→ WHAT TO DO:
Make an exact copy of all the records, one that contains none of the pictures.

Saved data entries:
--- START ---
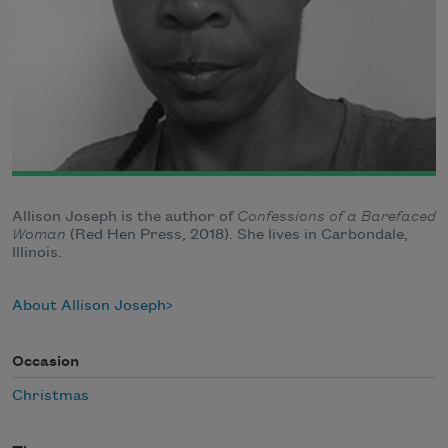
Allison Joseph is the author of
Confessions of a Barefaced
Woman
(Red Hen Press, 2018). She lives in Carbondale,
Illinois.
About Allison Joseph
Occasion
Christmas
--- END ---
→ WRITTEN SOLUTION:
Allison Joseph is the author of
Confessions of a Barefaced
Woman
(Red Hen Press, 2018). She lives in Carbondale,
Illinois.
About Allison Joseph
Occasion
Christmas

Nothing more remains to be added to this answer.